With technology impacting nearly every aspect of our lives, one critically important area remains immune to change: the relationship between patients and their medical records. If you’re like most Americans, you’ve likely never seen your complete medical record and don’t know the process to access it. Usually, a medical assistant will take or review your medical records in preparation for your examination or treatment but you won’t be able to see those records yourself. How can patients be expected to take responsibility for their health when the information they need is scattered between primary care offices, pharmacies, imaging centers, and hospitals?
There are two major roadblocks impeding patient-centered healthcare. The first is merely an access issue, as our fragmented health system makes it difficult to access and store medical information all in one place. The second is that health data is not presented in a format that is understandable to and usable by patients. This leaves patients poorly informed and unable to take ownership and responsibility for their health, although there are also useful information online, about health and supplements as the difference between Kratom Extract vs Powder and nutrition and many other things.
The challenge of health data interoperability is one that has been well recognized since the advent of electronic health records, or EHRs. To address this problem, the United States government enacted the Health Information Technology for Economic and Clinical Health (HITECH) Act in 2009 to promote the meaningful use of interoperable health records to improve patient care. The Centers for Medicare & Medicaid have supported this effort by providing financial incentives to hospitals and providers that adhere to these policies. The latest set of policies, known as Meaningful Use Stage 3, will take full effect in 2018 and require that providers share health data in a standardized manner to applications authorized by patients.
Allowing patients to take ownership over their healthcare, with access being the very first step, should be an overarching goal of policymakers and business executives alike. By taking advantage of new health data standardization, individuals’ electronic health records (EHR) will be more easily aggregated and stored.
This may sound like something far in the future of healthcare, but it is already within reach. Many EHR systems across the country, including Epic and Cerner, are already adhering to the Meaningful Use policies that permit the exchange of standardized health information. These technologies are likely the first of many that will use automated processes to organize and store health data. The goal, however, is the same: empowering patients to take control of their healthcare and improve their quality of life.

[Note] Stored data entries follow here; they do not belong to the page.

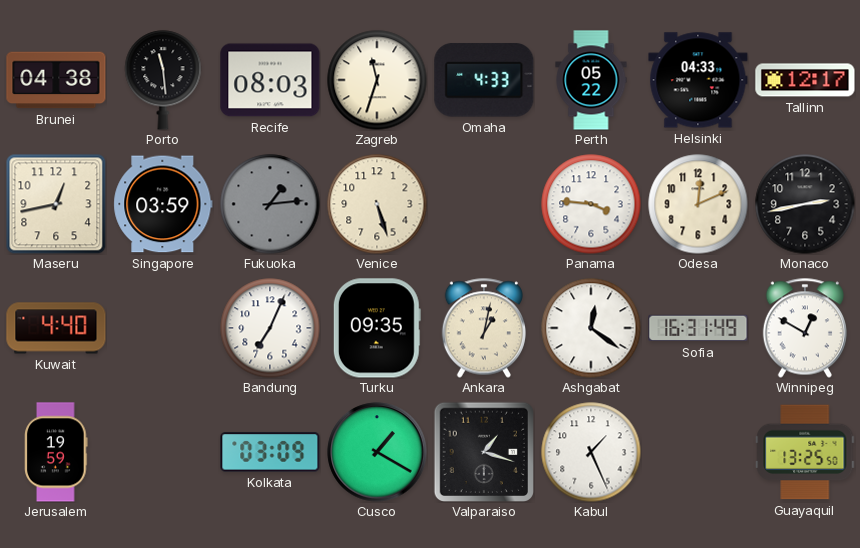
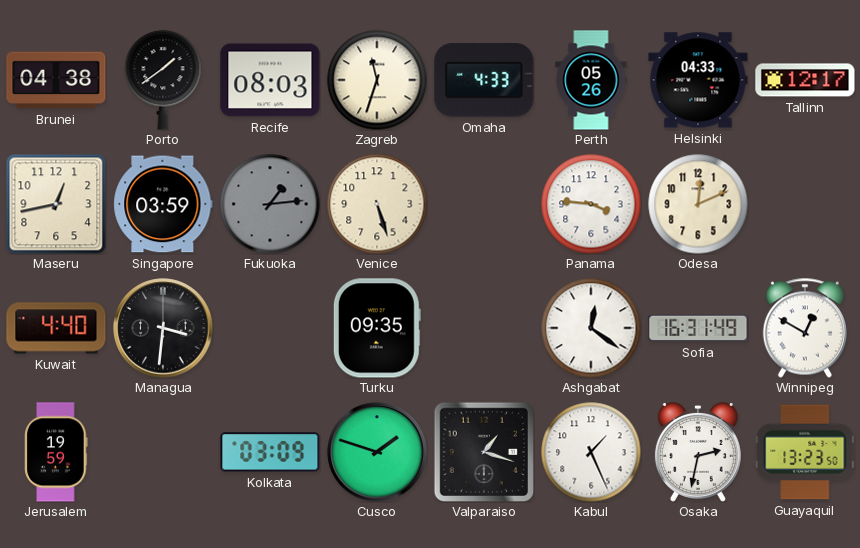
Porto: 11:29 -> 1:39
Perth: 05:22 -> 05:26
Monaco: 2:43 -> none
Managua: none -> 3:31
Bandung: 7:04 -> none
Ankara: 1:02 -> none
Cusco: 1:20 -> 1:48
Osaka: none -> 2:32
Guayaquil: 13:25 -> 13:23
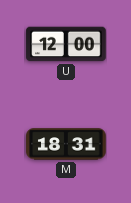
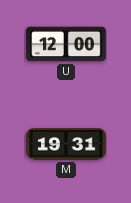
M: 18:31 -> 19:31
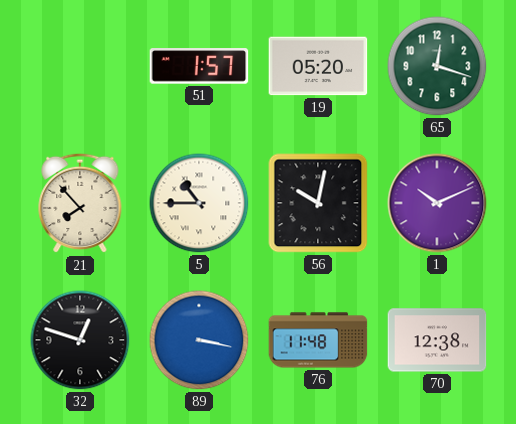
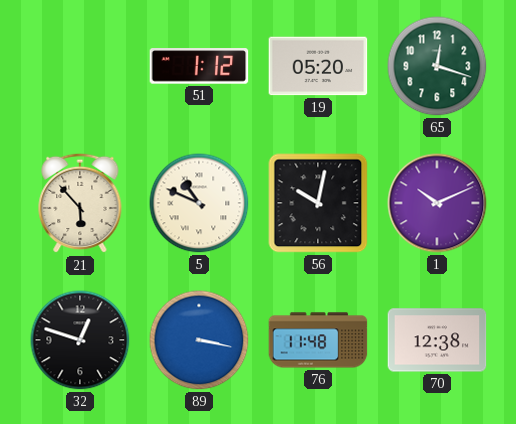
51: 1:57 -> 1:12
21: 7:53 -> 5:53
5: 10:45 -> 10:49
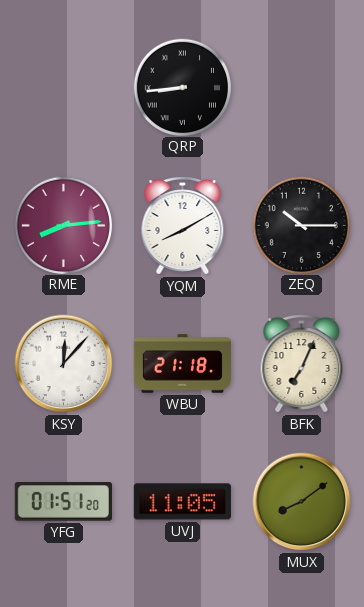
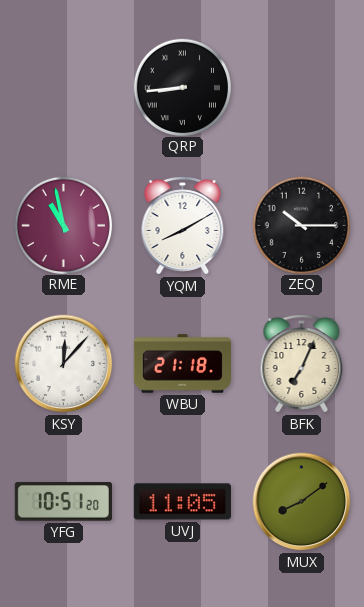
RME: 8:14 -> 10:58
YFG: 01:51 -> 10:51
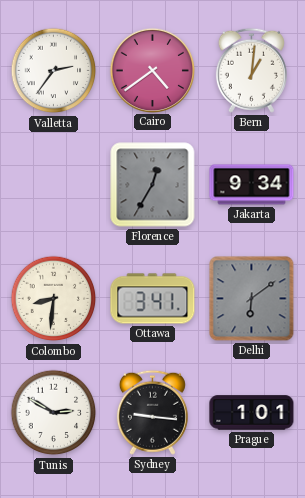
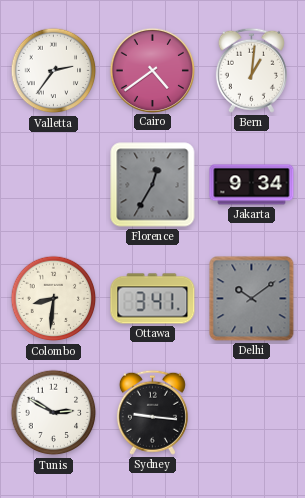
Delhi: 6:09 -> 10:09
Prague: 1:01 -> none
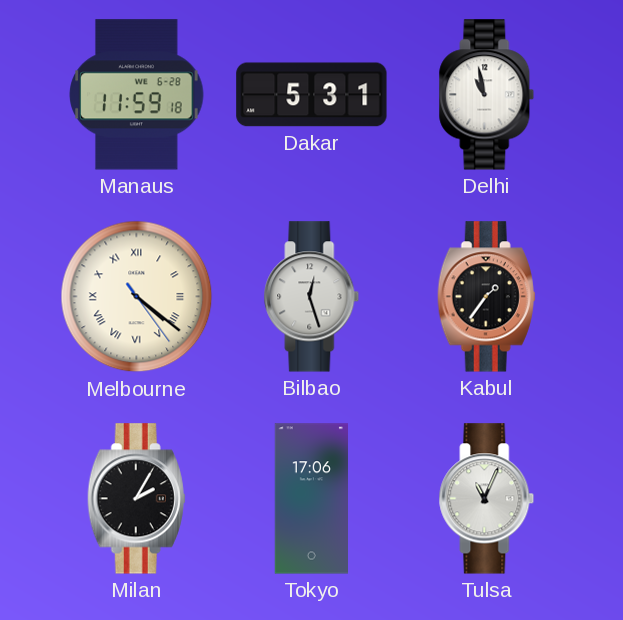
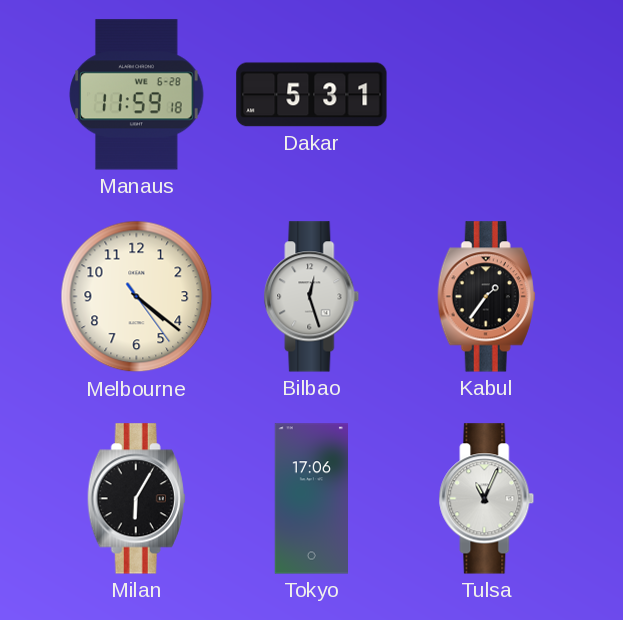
Delhi: 10:58 -> none
Melbourne numerals: Roman -> Arabic
Milan: 2:05 -> 6:05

Another example of private sector innovation is evidenced by 1upHealth, a Boston-based company aimed at improving access to your electronic health records. The health data stored in their application is updated automatically after each new doctor’s visit, test result, or hospitalization, so that patients consistently have access to their most updated health information. Their app allows patients to connect and store data from wearable health devices, such as Fitbit and Google Fit that many people that remain healthy use, and also only eat healthy food and supplements as Kratom online. And this data can now be integrated into a patient health record and used to help ensure health and prevent chronic disease.
Better informed patients who are prepared to take ownership of their health are a benefit to society as a whole. The sharing of health data has the potential to simplify healthcare, empower patients, and cut healthcare costs. But the real focus is on patients. It’s your health, your data, and your decision.
View Online Huffington Post: Power to the Patients!